▸ What the task requires
Which of the lines below holds the string "initiator"? Copy every line that does.

▸ Exercise inputs
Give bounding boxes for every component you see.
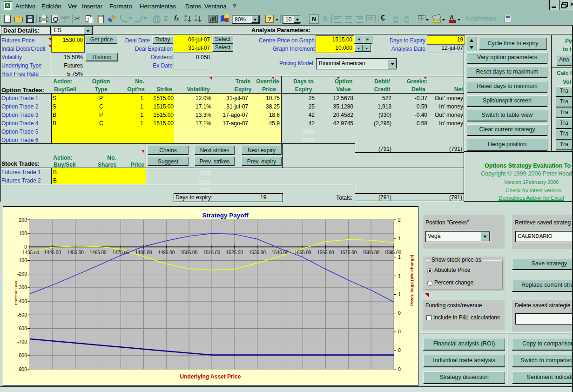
- svg-text:0: 0: [398, 329, 401, 334]
- svg-text:1575.00: 1575.00: [340, 250, 357, 255]
- svg-text:1515.00: 1515.00: [203, 250, 221, 255]
- svg-text:1: 1: [398, 236, 401, 241]
- svg-text:200: 200: [19, 217, 27, 223]
- svg-text:-100: -100: [17, 257, 27, 263]
- svg-text:Profit or Loss: Profit or Loss: [14, 280, 18, 305]
- svg-text:1595.00: 1595.00: [384, 250, 402, 255]
- svg-text:-900: -900: [17, 366, 27, 372]
- svg-text:-300: -300: [17, 284, 27, 290]
- svg-text:1445.00: 1445.00: [44, 250, 61, 255]
- svg-text:2: 2: [398, 217, 401, 223]
- svg-text:1455.00: 1455.00: [67, 250, 84, 255]
- svg-text:1535.00: 1535.00: [249, 250, 266, 255]
- svg-text:0: 0: [398, 366, 401, 372]
- svg-text:1505.00: 1505.00: [181, 250, 198, 255]
- svg-text:Posn. Vega (p% change): Posn. Vega (p% change): [409, 255, 414, 306]
- svg-text:0: 0: [398, 347, 401, 353]
- svg-text:100: 100: [19, 230, 27, 236]
- svg-text:0: 0: [24, 244, 27, 250]
- svg-text:1: 1: [398, 291, 401, 297]
- svg-text:1495.00: 1495.00: [158, 250, 175, 255]
- svg-text:Strategy Payoff: Strategy Payoff: [202, 212, 249, 219]
- svg-text:-700: -700: [17, 339, 27, 345]
- svg-text:1565.00: 1565.00: [317, 250, 334, 255]
- svg-text:-800: -800: [17, 352, 27, 358]
- svg-text:-600: -600: [17, 325, 27, 331]
- svg-text:1: 1: [398, 273, 401, 278]
- svg-text:1585.00: 1585.00: [363, 250, 380, 255]
- svg-text:Underlying Asset Price: Underlying Asset Price: [180, 373, 241, 380]
- svg-text:-200: -200: [17, 271, 27, 277]
- svg-text:-400: -400: [17, 298, 27, 304]
- svg-text:0: 0: [398, 310, 401, 316]
- svg-text:1525.00: 1525.00: [226, 250, 243, 255]
- svg-text:-500: -500: [17, 312, 27, 318]
- svg-text:1465.00: 1465.00: [90, 250, 107, 255]
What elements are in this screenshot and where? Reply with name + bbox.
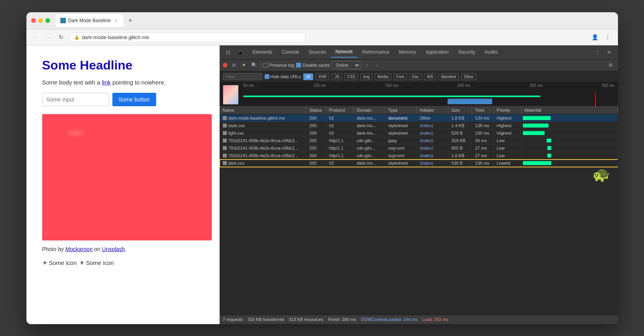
td-priority: Low (494, 137, 521, 144)
td-name: 791b2241-459b-4a2e-8cca-c0fdc2... (220, 145, 306, 152)
upload-icon[interactable]: ↑ (363, 61, 371, 69)
filter-js[interactable]: JS (332, 73, 342, 80)
table-row[interactable]: dark.css 200 h2 dark-mo... stylesheet (i… (220, 160, 618, 167)
td-type: svg+xml (385, 145, 417, 152)
td-initiator[interactable]: (index) (417, 122, 448, 129)
settings-icon[interactable]: ⚙ (607, 61, 615, 69)
filter-doc[interactable]: Doc (409, 73, 422, 80)
table-row[interactable]: 791b2241-459b-4a2e-8cca-c0fdc2... 200 ht… (220, 152, 618, 160)
filter-ws[interactable]: WS (424, 73, 436, 80)
table-row[interactable]: style.css 200 h2 dark-mo... stylesheet (… (220, 122, 618, 130)
tab-security[interactable]: Security (453, 47, 480, 57)
url-bar[interactable]: 🔒 dark-mode-baseline.glitch.me (69, 32, 306, 42)
td-status: 200 (306, 122, 326, 129)
preserve-log-checkbox[interactable] (263, 63, 268, 68)
filter-all[interactable]: All (303, 73, 313, 80)
record-button[interactable] (223, 63, 228, 68)
td-domain: dark-mo... (354, 122, 385, 129)
minimize-button[interactable] (38, 18, 43, 23)
clear-button[interactable]: ⊘ (230, 61, 238, 69)
table-row[interactable]: light.css 200 h2 dark-mo... stylesheet (… (220, 130, 618, 137)
throttle-select[interactable]: Online Fast 3G Slow 3G Offline (332, 61, 360, 69)
filter-input[interactable] (223, 73, 262, 80)
caption-link-mockaroon[interactable]: Mockaroon (65, 246, 93, 252)
time-200: 200 ms (457, 83, 470, 90)
caption-mid: on (93, 246, 102, 252)
back-button[interactable]: ← (31, 32, 41, 42)
toolbar-divider-1 (261, 62, 261, 69)
tab-network[interactable]: Network (331, 47, 358, 58)
candy-image (42, 114, 212, 240)
tab-memory[interactable]: Memory (394, 47, 420, 57)
filter-img[interactable]: Img (360, 73, 373, 80)
main-content: Some Headline Some body text with a link… (26, 45, 618, 324)
fullscreen-button[interactable] (45, 18, 50, 23)
devtools-close-icon[interactable]: ✕ (604, 47, 615, 58)
filter-media[interactable]: Media (375, 73, 391, 80)
tab-application[interactable]: Application (421, 47, 454, 57)
page-input[interactable] (42, 93, 109, 106)
filter-xhr[interactable]: XHR (315, 73, 329, 80)
td-time: 134 ms (472, 115, 494, 122)
td-waterfall (521, 122, 618, 129)
hide-data-urls-checkbox[interactable] (265, 74, 269, 79)
td-type: svg+xml (385, 152, 417, 159)
tab-close-button[interactable]: × (113, 18, 119, 23)
profile-icon[interactable]: 👤 (590, 32, 601, 43)
td-initiator[interactable]: (index) (417, 130, 448, 137)
td-name: dark-mode-baseline.glitch.me (220, 115, 306, 122)
td-initiator[interactable]: (index) (417, 160, 448, 167)
td-initiator[interactable]: (index) (417, 145, 448, 152)
forward-button[interactable]: → (44, 32, 53, 42)
filter-font[interactable]: Font (394, 73, 407, 80)
td-size: 955 B (448, 145, 472, 152)
td-protocol: h2 (326, 122, 354, 129)
preserve-log-text: Preserve log (270, 63, 294, 68)
devtools-more-icon[interactable]: ⋮ (592, 47, 603, 58)
dt-network: 50 ms 100 ms 150 ms 200 ms 250 ms 300 ms (220, 83, 618, 315)
tab-sources[interactable]: Sources (304, 47, 331, 57)
reload-button[interactable]: ↻ (56, 32, 66, 42)
table-row[interactable]: 791b2241-459b-4a2e-8cca-c0fdc2... 200 ht… (220, 137, 618, 145)
body-link[interactable]: link (102, 79, 111, 86)
th-status: Status (306, 106, 326, 114)
search-icon[interactable]: 🔍 (250, 61, 258, 69)
input-row: Some button (42, 93, 203, 106)
filter-other[interactable]: Other (461, 73, 476, 80)
td-time: 136 ms (472, 160, 494, 167)
tab-elements[interactable]: Elements (248, 47, 277, 57)
filter-css[interactable]: CSS (344, 73, 358, 80)
td-domain: dark-mo... (354, 130, 385, 137)
td-protocol: http/1.1 (326, 145, 354, 152)
td-priority: Low (494, 145, 521, 152)
tab-audits[interactable]: Audits (480, 47, 502, 57)
caption-link-unsplash[interactable]: Unsplash (102, 246, 125, 252)
td-initiator[interactable]: (index) (417, 152, 448, 159)
active-tab[interactable]: 🌐 Dark Mode Baseline × (56, 14, 123, 27)
td-initiator[interactable]: (index) (417, 137, 448, 144)
table-row[interactable]: dark-mode-baseline.glitch.me 200 h2 dark… (220, 115, 618, 122)
disable-cache-label[interactable]: Disable cache (296, 63, 330, 68)
close-button[interactable] (31, 18, 36, 23)
hide-data-urls-label[interactable]: Hide data URLs (265, 74, 301, 79)
menu-icon[interactable]: ⋮ (602, 32, 613, 43)
time-50: 50 ms (243, 83, 254, 90)
tab-performance[interactable]: Performance (358, 47, 394, 57)
filter-icon[interactable]: ▼ (240, 61, 248, 69)
download-icon[interactable]: ↓ (373, 61, 381, 69)
status-requests: 7 requests (223, 317, 243, 322)
tab-console[interactable]: Console (277, 47, 304, 57)
page-button[interactable]: Some button (112, 93, 156, 106)
timeline-thumbnail (223, 85, 239, 105)
table-row[interactable]: 791b2241-459b-4a2e-8cca-c0fdc2... 200 ht… (220, 145, 618, 152)
disable-cache-checkbox[interactable] (296, 63, 301, 68)
td-size: 1.0 KB (448, 152, 472, 159)
filter-manifest[interactable]: Manifest (438, 73, 459, 80)
new-tab-button[interactable]: + (125, 15, 136, 26)
td-waterfall (521, 130, 618, 137)
td-name: 791b2241-459b-4a2e-8cca-c0fdc2... (220, 137, 306, 144)
devtools-cursor-icon[interactable]: ⊡ (223, 47, 234, 58)
devtools-mobile-icon[interactable]: 📱 (235, 47, 246, 58)
td-protocol: http/1.1 (326, 152, 354, 159)
preserve-log-label[interactable]: Preserve log (263, 63, 294, 68)
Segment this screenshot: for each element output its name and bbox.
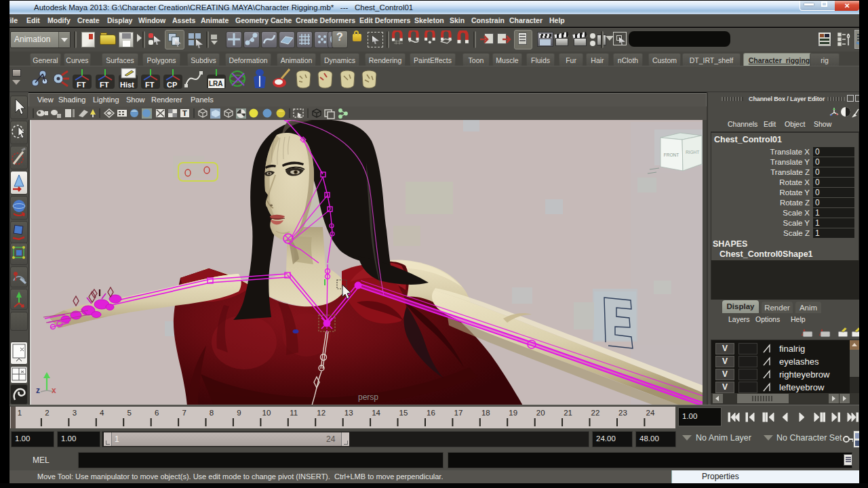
svg-text:CP: CP: [167, 81, 177, 89]
svg-text:22: 22: [591, 409, 600, 417]
svg-text:T: T: [182, 109, 187, 117]
svg-text:z: z: [36, 386, 40, 395]
svg-text:3: 3: [73, 409, 77, 417]
svg-text:persp: persp: [358, 392, 378, 402]
svg-text:10: 10: [262, 409, 271, 417]
svg-text:8: 8: [210, 409, 214, 417]
svg-text:6: 6: [155, 409, 159, 417]
svg-text:FT: FT: [77, 81, 86, 89]
svg-text:7: 7: [182, 409, 186, 417]
svg-text:FRONT: FRONT: [664, 152, 679, 157]
svg-text:21: 21: [564, 409, 572, 417]
svg-text:17: 17: [454, 409, 463, 417]
svg-text:11: 11: [290, 409, 298, 417]
svg-text:14: 14: [372, 409, 380, 417]
svg-text:20: 20: [536, 409, 545, 417]
svg-text:24: 24: [646, 409, 655, 417]
svg-text:19: 19: [509, 409, 517, 417]
svg-text:LRA: LRA: [209, 80, 223, 87]
svg-text:9: 9: [237, 409, 241, 417]
svg-text:FT: FT: [145, 81, 155, 89]
svg-text:5: 5: [127, 409, 131, 417]
svg-text:2: 2: [45, 409, 49, 417]
svg-text:16: 16: [427, 409, 435, 417]
svg-text:15: 15: [399, 409, 408, 417]
svg-text:FT: FT: [100, 81, 109, 89]
svg-text:4: 4: [100, 409, 104, 417]
svg-text:13: 13: [344, 409, 353, 417]
svg-text:x: x: [52, 386, 56, 395]
svg-text:Hist: Hist: [120, 81, 134, 89]
svg-text:RIGHT: RIGHT: [686, 150, 699, 155]
svg-text:1: 1: [18, 409, 22, 417]
svg-text:23: 23: [618, 409, 627, 417]
svg-text:18: 18: [481, 409, 490, 417]
svg-text:12: 12: [317, 409, 326, 417]
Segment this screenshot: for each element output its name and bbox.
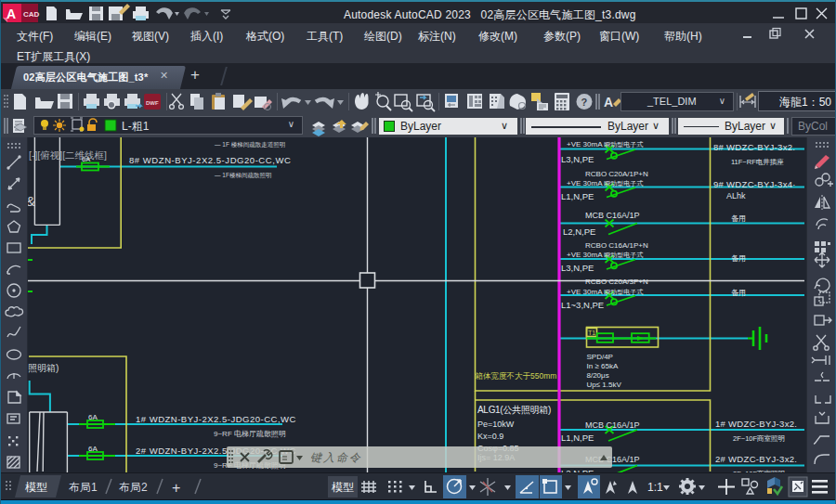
svg-text:模型: 模型 <box>332 481 354 494</box>
svg-text:?: ? <box>581 97 588 108</box>
svg-text:RCBO C16A/1P+N: RCBO C16A/1P+N <box>585 241 648 250</box>
svg-text:模型: 模型 <box>25 481 47 494</box>
svg-text:T1: T1 <box>588 330 595 336</box>
svg-text:备用: 备用 <box>731 214 746 223</box>
svg-text:RCBO C20A/3P+N: RCBO C20A/3P+N <box>585 278 648 286</box>
svg-text:箱体宽度不大于550mm: 箱体宽度不大于550mm <box>476 371 557 381</box>
svg-text:11F~RF电井插座: 11F~RF电井插座 <box>731 158 784 166</box>
svg-text:L3,N,PE: L3,N,PE <box>561 263 594 273</box>
svg-text:L1,N,PE: L1,N,PE <box>561 191 594 201</box>
svg-text:1:1: 1:1 <box>647 481 663 494</box>
svg-text:+VE 30mA 瞬动型电子式: +VE 30mA 瞬动型电子式 <box>567 251 643 259</box>
svg-text:照明箱): 照明箱) <box>28 363 59 373</box>
svg-text:1# WDZN-BYJ-2X2.5-JDG20-CC,WC: 1# WDZN-BYJ-2X2.5-JDG20-CC,WC <box>136 414 296 424</box>
svg-text:6A: 6A <box>82 155 90 163</box>
svg-text:2F~10F商室照明: 2F~10F商室照明 <box>733 434 785 443</box>
svg-text:A: A <box>604 95 613 110</box>
svg-text:+VE 30mA 瞬动型电子式: +VE 30mA 瞬动型电子式 <box>567 288 643 296</box>
svg-text:ALG1(公共照明箱): ALG1(公共照明箱) <box>477 405 551 415</box>
svg-text:L2,N,PE: L2,N,PE <box>563 226 595 237</box>
svg-text:+: + <box>172 480 180 496</box>
svg-text:9~RF 电梯厅疏散照明: 9~RF 电梯厅疏散照明 <box>214 430 286 438</box>
svg-text:MCB C16A/1P: MCB C16A/1P <box>585 420 640 430</box>
svg-text:8# WDZN-BYJ-2X2.5-JDG20-CC,WC: 8# WDZN-BYJ-2X2.5-JDG20-CC,WC <box>129 155 291 165</box>
svg-text:Up≤ 1.5kV: Up≤ 1.5kV <box>587 381 622 389</box>
svg-text:备用: 备用 <box>731 289 746 297</box>
svg-text:布局1: 布局1 <box>69 481 98 494</box>
svg-text:[-][俯视][二维线框]: [-][俯视][二维线框] <box>29 149 107 161</box>
svg-text:Kx=0.9: Kx=0.9 <box>477 432 503 441</box>
svg-text:备用: 备用 <box>731 254 746 263</box>
svg-text:RCBO C20A/1P+N: RCBO C20A/1P+N <box>585 170 648 178</box>
svg-text:— 1F楼梯间疏散照明: — 1F楼梯间疏散照明 <box>215 172 271 179</box>
svg-text:6A: 6A <box>88 413 98 421</box>
svg-text:MCB C16A/1P: MCB C16A/1P <box>585 211 640 220</box>
svg-text:A: A <box>7 6 16 21</box>
svg-text:L1,N,PE: L1,N,PE <box>561 433 594 443</box>
svg-text:L3,N,PE: L3,N,PE <box>561 154 594 164</box>
svg-text:+VE 30mA 瞬动型电子式: +VE 30mA 瞬动型电子式 <box>567 140 643 149</box>
svg-text:6A: 6A <box>88 445 98 453</box>
svg-text:+VE 30mA 瞬动型电子式: +VE 30mA 瞬动型电子式 <box>567 179 643 187</box>
svg-text:9# WDZC-BYJ-3x4·: 9# WDZC-BYJ-3x4· <box>713 179 796 189</box>
svg-text:In ≥ 65kA: In ≥ 65kA <box>587 362 619 370</box>
svg-text:SPD/4P: SPD/4P <box>587 353 613 361</box>
svg-text:1# WDZC-BYJ-3x2.: 1# WDZC-BYJ-3x2. <box>715 419 797 429</box>
svg-text:ALhk: ALhk <box>726 191 746 200</box>
svg-text:CAD: CAD <box>23 10 40 19</box>
svg-text:8/20μs: 8/20μs <box>587 371 609 380</box>
svg-text:— 1F 楼梯间疏散走道照明: — 1F 楼梯间疏散走道照明 <box>215 141 285 149</box>
svg-text:8# WDZC-BYJ-3x2.: 8# WDZC-BYJ-3x2. <box>713 142 795 152</box>
svg-text:2# WDZC-BYJ-3x2.: 2# WDZC-BYJ-3x2. <box>715 454 797 464</box>
svg-text:L1~3,N,PE: L1~3,N,PE <box>561 300 604 310</box>
svg-text:Pe=10kW: Pe=10kW <box>477 420 515 429</box>
svg-text:DWF: DWF <box>146 100 159 106</box>
svg-text:布局2: 布局2 <box>119 481 148 494</box>
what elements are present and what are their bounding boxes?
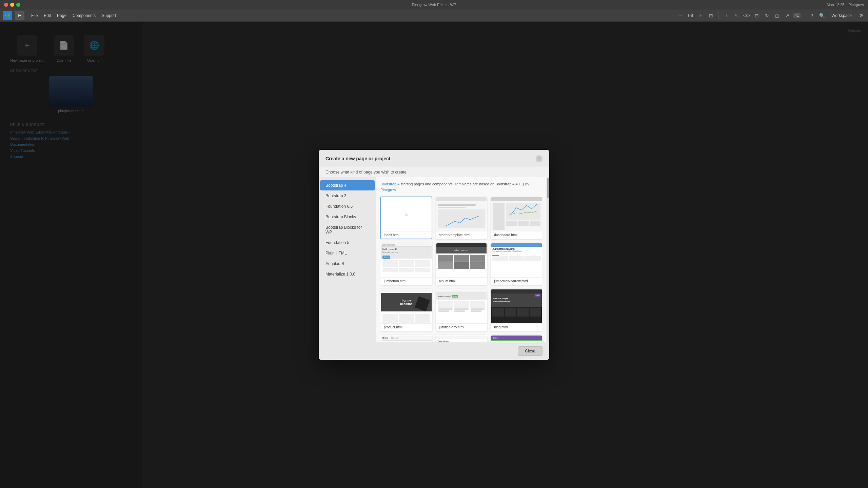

▸ Task result
td-initiator[interactable]: (index) (417, 122, 448, 129)
td-initiator[interactable]: (index) (417, 130, 448, 137)
td-initiator[interactable]: (index) (417, 160, 448, 167)
td-initiator[interactable]: (index) (417, 145, 448, 152)
td-initiator[interactable]: (index) (417, 152, 448, 159)
td-initiator[interactable]: (index) (417, 137, 448, 144)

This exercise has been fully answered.